Cuentan en la región de Ataun que, cierto día, los gentiles se divertían en el collado de Argaintxabaleta. En eso, un joven gentil observó que una nube luminosa se acercaba rápidamente hacia donde ellos estaban. Sorprendido y asustado ante semejante fenómeno, fue a avisar a los demás.

—¡Mirad! ¡Mirad!—gritó.

Todos dejaron de bailar, y durante largo rato contemplaron la nube misteriosa, sin saber qué hacer ni qué decir. Finalmente, decidieron ir a pedir consejo al más viejo y sabio de los gentiles.

El anciano nunca salía de la cueva en la que vivía, nadie sabía cuántos años tenía y algunos ni siquiera lo conocían. Condujeron al sabio hasta el borde del collado y le mostraron la nube, pero el viejo gentil estaba ciego y no podía ver.

—¡Abridme los ojos con dos palancas! —ordenó.

Inmediatamente, dos gentiles cogieron sendas palancas y, valiéndose de ellas, le abrieron los ojos. El anciano observó la nube durante mucho tiempo, mientras los demás, nerviosos, esperaban.

—Ha nacido Kixmi —dijo finalmente—, y ha llegado el fin de nuestra raza. ¡Echadme al precipicio!

Y los suyos lo echaron peñas abajo. Después, emprendieron una carrera veloz seguidos por la nube y, al llegar al valle de Araztaran, se metieron debajo de una gran piedra que desde entonces es conocida por el nombre de “Jentilarri” (“Piedra de los gentiles”), y desaparecieron para siempre.

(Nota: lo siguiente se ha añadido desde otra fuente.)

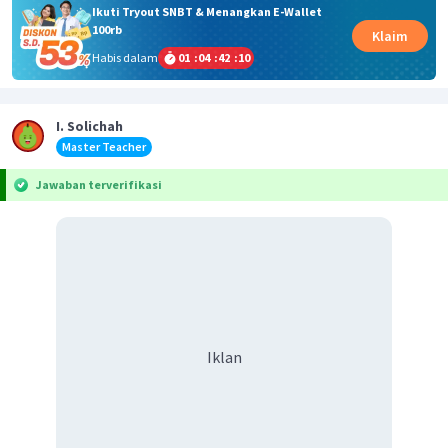
Ikuti Tryout SNBT & Menangkan E-Wallet
100rb
Klaim
Habis dalam
01
:
04
:
42
:
10
I. Solichah
Master Teacher
Jawaban terverifikasi
Iklan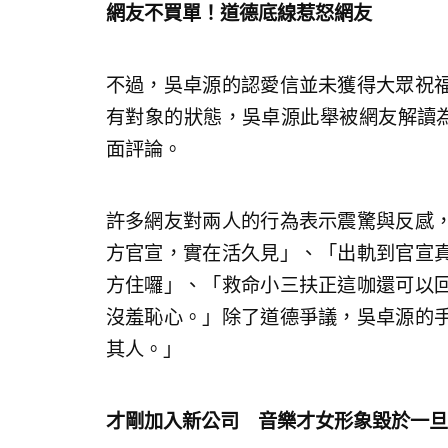
網友不買單！道德底線惹怒網友
不過，吳卓源的認愛信並未獲得大眾祝
有對象的狀態，吳卓源此舉被網友解讀為「
面評論。
許多網友對兩人的行為表示震驚與反感
方官宣，實在活久見」、「出軌到官宣
方住囉」、「救命小三扶正這咖還可以
沒羞恥心。」除了道德爭議，吳卓源的
其人。」
才剛加入新公司 音樂才女形象毀於一旦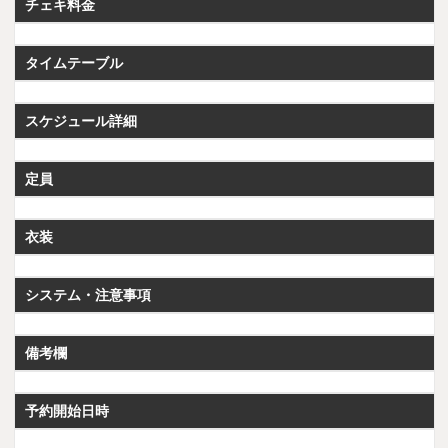
チェキ料金
タイムテーブル
スケジュール詳細
定員
衣装
システム・注意事項
備考欄
予約開始日時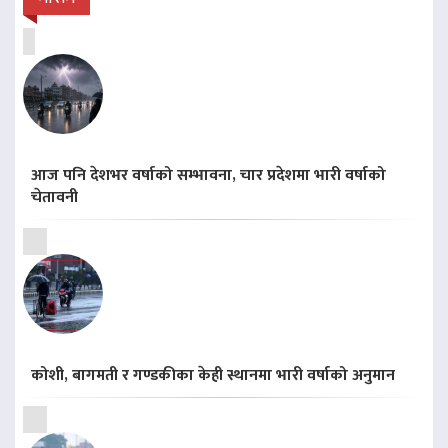
आज पनि देशभर वर्षाको सम्भावना, चार प्रदेशमा भारी वर्षाको
चेतावनी
कोशी, बागमती र गण्डकीका केही स्थानमा भारी वर्षाको अनुमान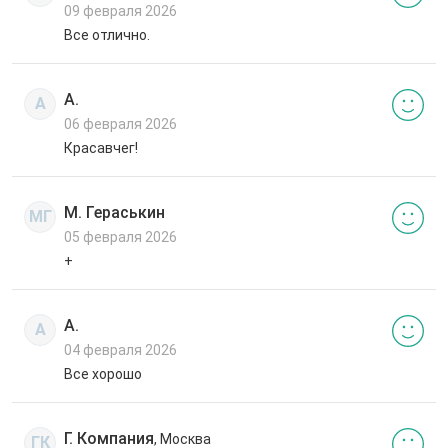
09 февраля 2026
Все отлично.
А.
А
06 февраля 2026
Красавчег!
М. Гераськин
МГ
05 февраля 2026
+
А.
А
04 февраля 2026
Все хорошо
Г. Компания
, Москва
ГК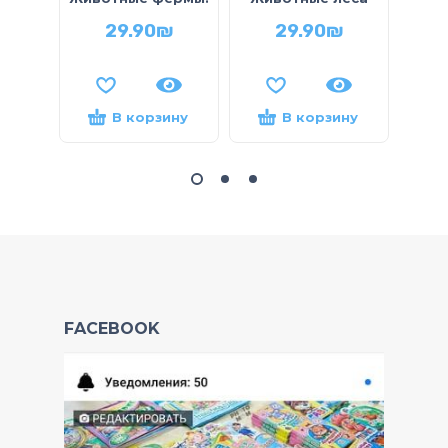
29.90
₪
29.90
₪
В корзину
В корзину
FACEBOOK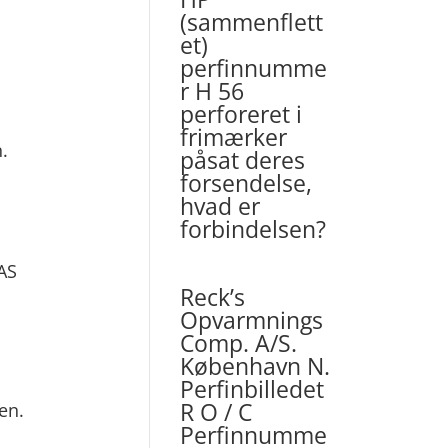
(sammenflett
et)
perfinnumme
r H 56
perforeret i
frimærker
.
påsat deres
forsendelse,
hvad er
forbindelsen?
AS
Reck’s
Opvarmnings
Comp. A/S.
København N.
Perfinbilledet
R O / C
en.
Perfinnumme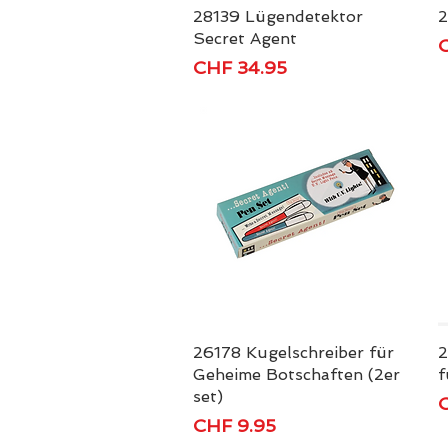
28139 Lügendetektor
Schnellansicht
2
Secret Agent
P
C
Preis
CHF 34.95
26178 Kugelschreiber für
Schnellansicht
2
Geheime Botschaften (2er
f
set)
P
C
Preis
CHF 9.95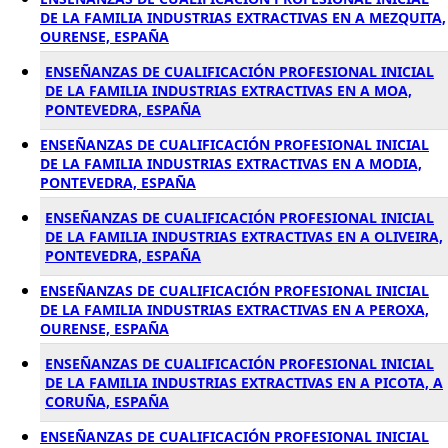
DE LA FAMILIA INDUSTRIAS EXTRACTIVAS EN A MEZQUITA,
OURENSE, ESPAÑA
ENSEÑANZAS DE CUALIFICACIÓN PROFESIONAL INICIAL
DE LA FAMILIA INDUSTRIAS EXTRACTIVAS EN A MOA,
PONTEVEDRA, ESPAÑA
ENSEÑANZAS DE CUALIFICACIÓN PROFESIONAL INICIAL
DE LA FAMILIA INDUSTRIAS EXTRACTIVAS EN A MODIA,
PONTEVEDRA, ESPAÑA
ENSEÑANZAS DE CUALIFICACIÓN PROFESIONAL INICIAL
DE LA FAMILIA INDUSTRIAS EXTRACTIVAS EN A OLIVEIRA,
PONTEVEDRA, ESPAÑA
ENSEÑANZAS DE CUALIFICACIÓN PROFESIONAL INICIAL
DE LA FAMILIA INDUSTRIAS EXTRACTIVAS EN A PEROXA,
OURENSE, ESPAÑA
ENSEÑANZAS DE CUALIFICACIÓN PROFESIONAL INICIAL
DE LA FAMILIA INDUSTRIAS EXTRACTIVAS EN A PICOTA, A
CORUÑA, ESPAÑA
ENSEÑANZAS DE CUALIFICACIÓN PROFESIONAL INICIAL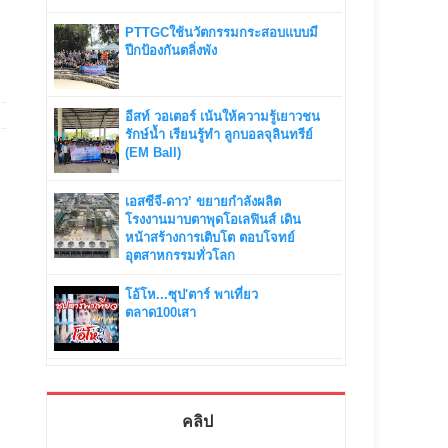
PTTGCใช้นวัตกรรมกระสอบแบบมี
ปีกป้องกันตลิ่งพัง
อีสท์ วอเตอร์ เน้นให้ความรู้เยาวชน
รักษ์น้ำ เรียนรู้ทำ ลูกบอลจุลินทรีย์
(EM Ball)
เอสซีจี-ดาว’ ขยายกำลังผลิต
โรงงานมาบตาพุดโอเลฟินส์ เดิน
หน้าสร้างการเติบโต ตอบโจทย์
อุตสาหกรรมทั่วโลก
โอ้โห...ซุป'ตาร์ พาเที่ยว
ตลาด100เสา
คลิป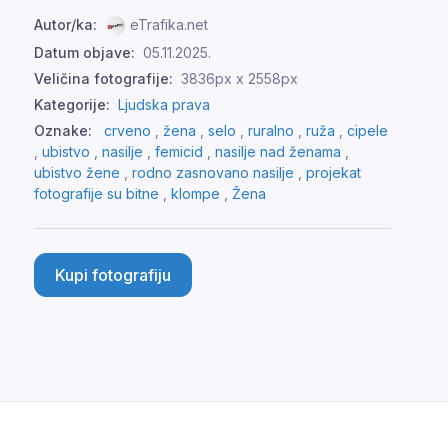
Autor/ka:
eTrafika.net
Datum objave:
05.11.2025.
Veličina fotografije:
3836px x 2558px
Kategorije:
Ljudska prava
Oznake:
crveno
,
žena
,
selo
,
ruralno
,
ruža
,
cipele
,
ubistvo
,
nasilje
,
femicid
,
nasilje nad ženama
,
ubistvo žene
,
rodno zasnovano nasilje
,
projekat
fotografije su bitne
,
klompe
,
Žena
Kupi fotografiju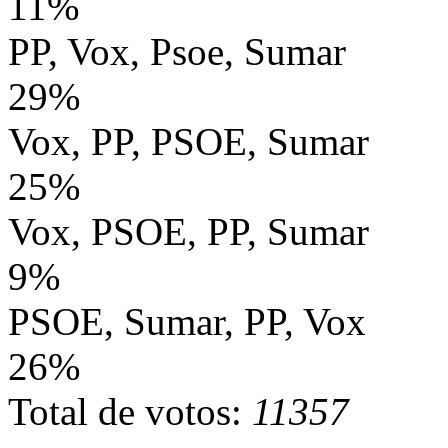
11%
PP, Vox, Psoe, Sumar
29%
Vox, PP, PSOE, Sumar
25%
Vox, PSOE, PP, Sumar
9%
PSOE, Sumar, PP, Vox
26%
Total de votos:
11357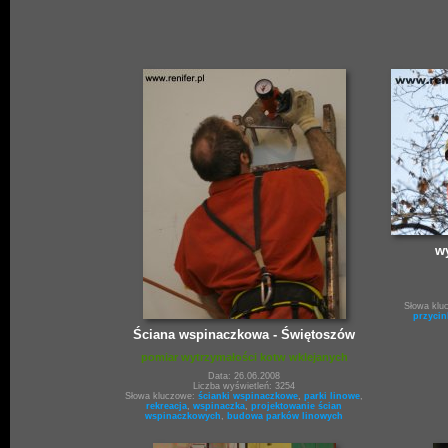
wy
Słowa klu
przycin
Ściana wspinaczkowa - Świętoszów
pomiar wytrzymałości kotw wklejanych
Data: 26.06.2008
Liczba wyświetleń: 3254
Słowa kluczowe:
ścianki wspinaczkowe
,
parki linowe
,
rekreacja
,
wspinaczka
,
projektowanie ścian
wspinaczkowych
,
budowa parków linowych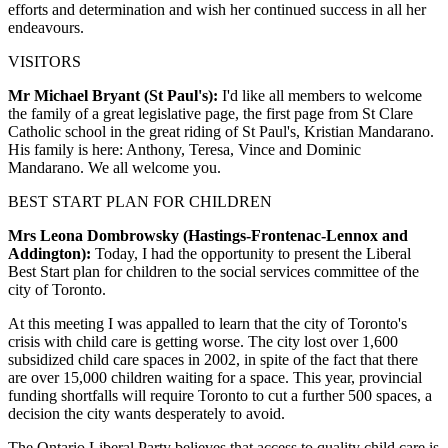
efforts and determination and wish her continued success in all her
endeavours.
VISITORS
Mr Michael Bryant (St Paul's):
I'd like all members to welcome
the family of a great legislative page, the first page from St Clare
Catholic school in the great riding of St Paul's, Kristian Mandarano.
His family is here: Anthony, Teresa, Vince and Dominic
Mandarano. We all welcome you.
BEST START PLAN FOR CHILDREN
Mrs Leona Dombrowsky (Hastings-Frontenac-Lennox and
Addington):
Today, I had the opportunity to present the Liberal
Best Start plan for children to the social services committee of the
city of Toronto.
At this meeting I was appalled to learn that the city of Toronto's
crisis with child care is getting worse. The city lost over 1,600
subsidized child care spaces in 2002, in spite of the fact that there
are over 15,000 children waiting for a space. This year, provincial
funding shortfalls will require Toronto to cut a further 500 spaces, a
decision the city wants desperately to avoid.
The Ontario Liberal Party believes that access to quality child care is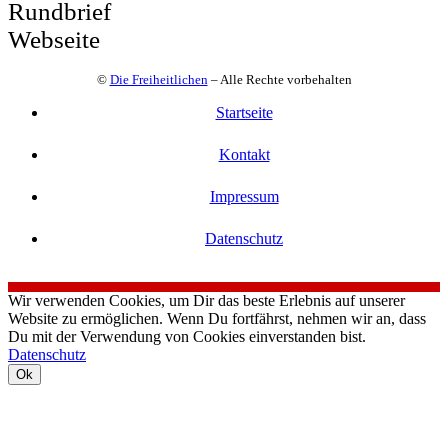
Rundbrief
Webseite
©
Die Freiheitlichen
– Alle Rechte vorbehalten
Startseite
Kontakt
Impressum
Datenschutz
Wir verwenden Cookies, um Dir das beste Erlebnis auf unserer
Website zu ermöglichen. Wenn Du fortfährst, nehmen wir an, dass
Du mit der Verwendung von Cookies einverstanden bist.
Datenschutz
Ok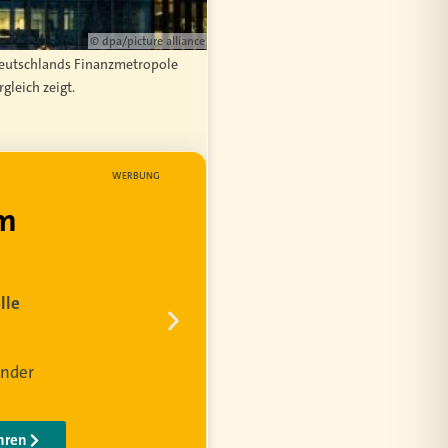
© dpa/picture alliance
 Deutschlands Finanzmetropole
gleich zeigt.
WERBUNG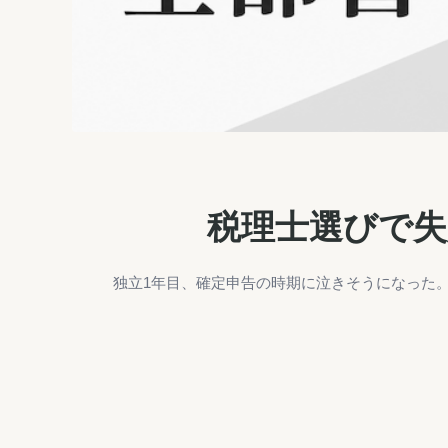
税理士選びで失
独立1年目、確定申告の時期に泣きそうになった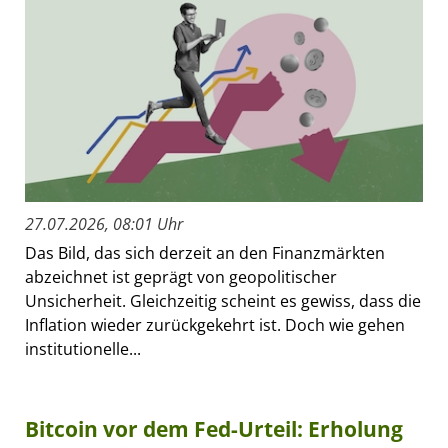
27.07.2026, 08:01 Uhr
Das Bild, das sich derzeit an den Finanzmärkten
abzeichnet ist geprägt von geopolitischer
Unsicherheit. Gleichzeitig scheint es gewiss, dass die
Inflation wieder zurückgekehrt ist. Doch wie gehen
institutionelle...
Bitcoin vor dem Fed-Urteil: Erholung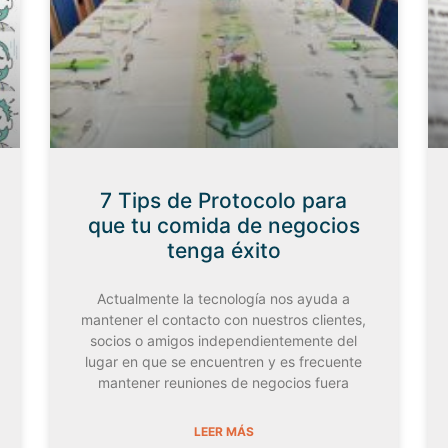
7 Tips de Protocolo para
que tu comida de negocios
tenga éxito
Actualmente la tecnología nos ayuda a
mantener el contacto con nuestros clientes,
socios o amigos independientemente del
lugar en que se encuentren y es frecuente
mantener reuniones de negocios fuera
LEER MÁS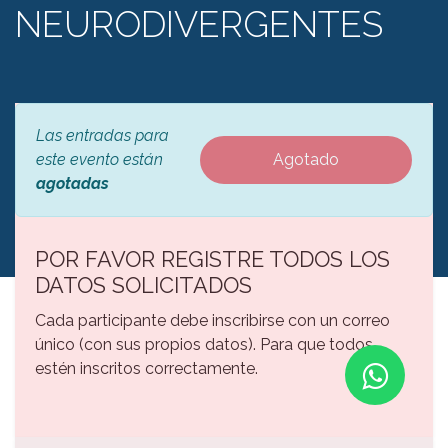
NEURODIVERGENTES
Las entradas para
este evento están
Agotado
agotadas
POR FAVOR REGISTRE TODOS LOS
DATOS SOLICITADOS
Cada participante debe inscribirse con un correo
único (con sus propios datos). Para que todos
estén inscritos correctamente.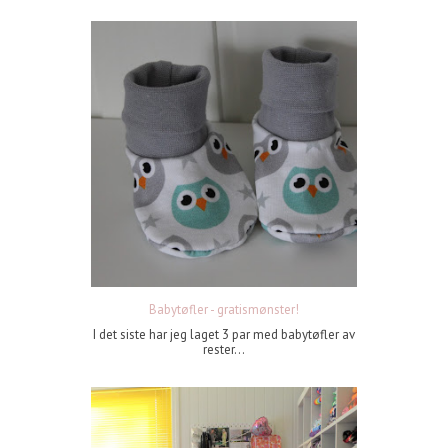
Babytøfler - gratismønster!
I det siste har jeg laget 3 par med babytøfler av
rester...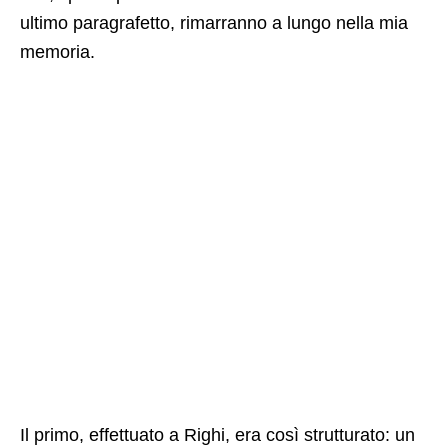
ultimo paragrafetto, rimarranno a lungo nella mia
memoria.
Il primo, effettuato a Righi, era così strutturato: un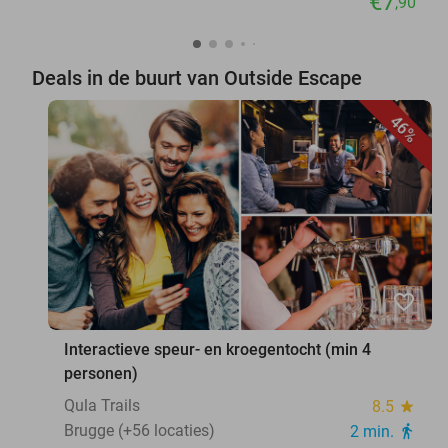
€7
,90
Deals in de buurt van Outside Escape
46%
favorite_border
Interactieve speur- en kroegentocht (min 4
personen)
Qula Trails
8.5
star
Brugge (+56 locaties)
2 min.
directions_walk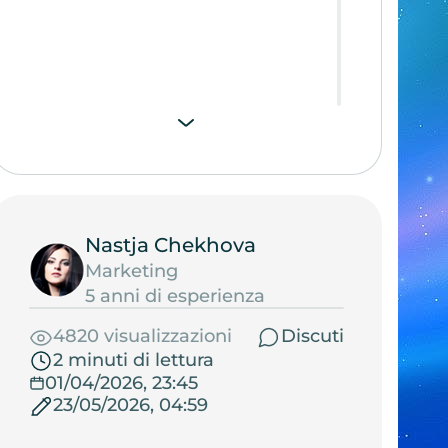
Nastja Chekhova
Marketing
5 anni di esperienza
4820 visualizzazioni
Discuti
2 minuti di lettura
01/04/2026, 23:45
23/05/2026, 04:59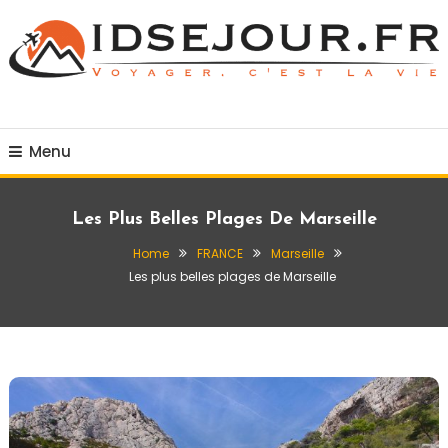
Skip
To
Content
Voyager c'est la vie
idsejour.fr
Menu
Les Plus Belles Plages De Marseille
Home
FRANCE
Marseille
Les plus belles plages de Marseille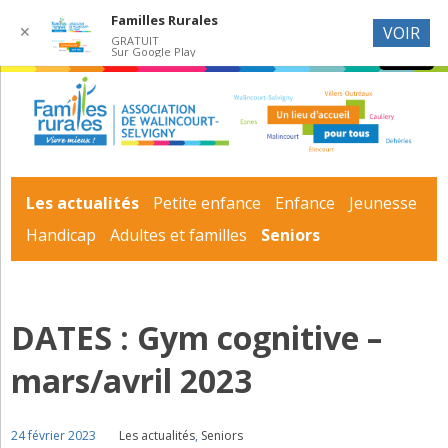
Familles Rurales
✕
VOIR
GRATUIT
Sur Google Play
Les actualités
Petite enfance
Enfance
Jeunesse
Handicap
Adultes et familles
Seniors
DATES : Gym cognitive –
mars/avril 2023
24 février 2023
Les actualités
,
Seniors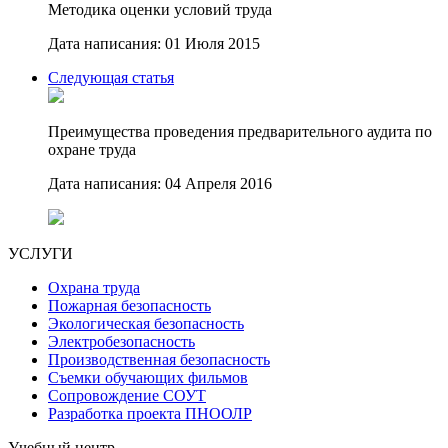
Методика оценки условий труда
Дата написания: 01 Июля 2015
Следующая статья
Преимущества проведения предварительного аудита по
охране труда
Дата написания: 04 Апреля 2016
УСЛУГИ
Охрана труда
Пожарная безопасность
Экологическая безопасность
Электробезопасность
Производственная безопасность
Съемки обучающих фильмов
Сопровождение СОУТ
Разработка проекта ПНООЛР
Учебный центр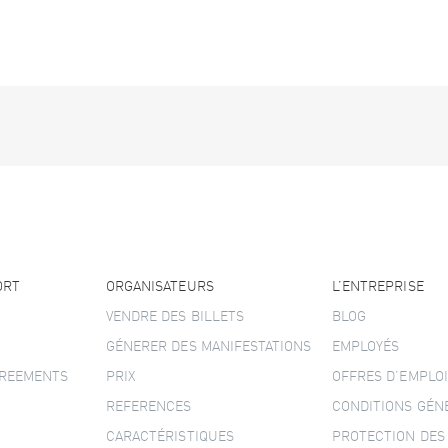
ORT
ORGANISATEURS
L’ENTREPRISE
VENDRE DES BILLETS
BLOG
GÉNERER DES MANIFESTATIONS
EMPLOYÉS
GREEMENTS
PRIX
OFFRES D’EMPLOI
REFERENCES
CONDITIONS GÉN
CARACTÉRISTIQUES
PROTECTION DES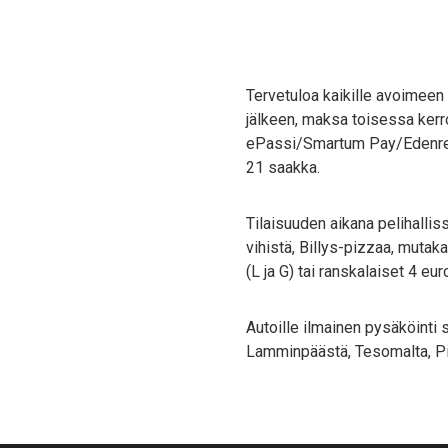
Tervetuloa kaikille avoimeen p
jälkeen, maksa toisessa kerr
ePassi/Smartum Pay/Edenred 
21 saakka.
Tilaisuuden aikana pelihalliss
vihistä, Billys-pizzaa, mutak
(L ja G) tai ranskalaiset 4 euro
Autoille ilmainen pysäköinti
Lamminpäästä, Tesomalta, Pir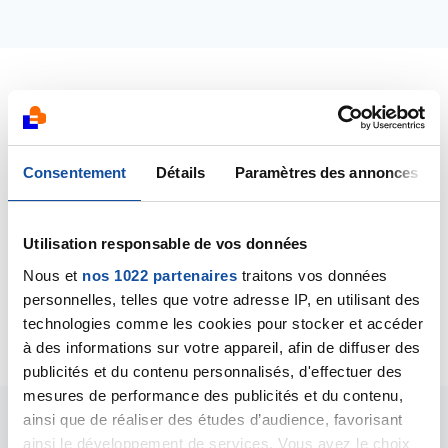
Dernières contributions
19/11/2024
Consentement
Détails
Paramètres des annonces
Commentaire
de la discussion
Douleurs
neuropathiques
Utilisation responsable de vos données
18/11/2024
Nous et
nos 1022 partenaires
traitons vos données
Création de la discussion
Douleurs
personnelles, telles que votre adresse IP, en utilisant des
neuropathiques
technologies comme les cookies pour stocker et accéder
à des informations sur votre appareil, afin de diffuser des
publicités et du contenu personnalisés, d'effectuer des
mesures de performance des publicités et du contenu,
ainsi que de réaliser des études d’audience, favorisant
Les intervenants du
ainsi le développement de services. Vous avez le choix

En el lenguaje de los gentiles, Kixmi significaba “mono”, palabra que éstos utilizaban para designar a Cristo. Así explicaban nuestros antepasados el fin del paganismo y la llegada del cristianismo a Euskal Herria.




miércoles, 25 de diciembre de 2013

La sobrecama de oro





Vivía en Ataun un matrimonio que había entablado amistad con unos gentiles que vivían arriba de San Martín. Todos los atardeceres, los gentiles bajaban al pueblo y se reunían en casa del matrimonio para charlar y jugar a las cartas, pasando muy buenas horas juntos hasta que cantaba el gallo de la medianoche.

Un día, la señora de la casa enfermó, pero, no obstante, los gentiles continuaron bajando para pasar un rato con ellos, llevando con ellos una sobrecama bordada con hilos de oro, que extendían sobre el lecho. A las 12 de la noche cantaba el gallo, los gentiles recogían la colcha y se marchaban.

—¿Te has fijado en la sobrecama que traen? —preguntó la mujer al cabo de unos días y su marido afirmó con un gesto de cabeza—. Es de oro —continuó la mujer—, podríamos obtener unos buenos reales por ella.

Y los dos se miraron sin decir nada.

A la noche siguientes, los gentiles aparecieron como de costumbre, puntuales y con la valiosa colcha, que extendieron sobre el lecho. La velada transcurrió amablemente, pero la avaricia había hecho mella en los dos caseros. En un momento de descuido de los gigantes, el marido clavó la sobrecama con unos clavos a la madera de la cama.

Cantó el gallo a su hora y los gigantes intentaron recoger la colcha, pero no pudieron, pues estaba clavada. Tiraron con fuerza y la rompieron. Enfadados, se marcharon, pero no sin antes lanzar una maldición sobre los dueños de la casa.

—¡Mientras esta casa exista —gritaron cuando cogían el camino hacia San Martín—, no faltará un tuerto, un manco o un cojo en ella!

Y cuentan las gentes de Ataun que así ocurrió durante mucho tiempo.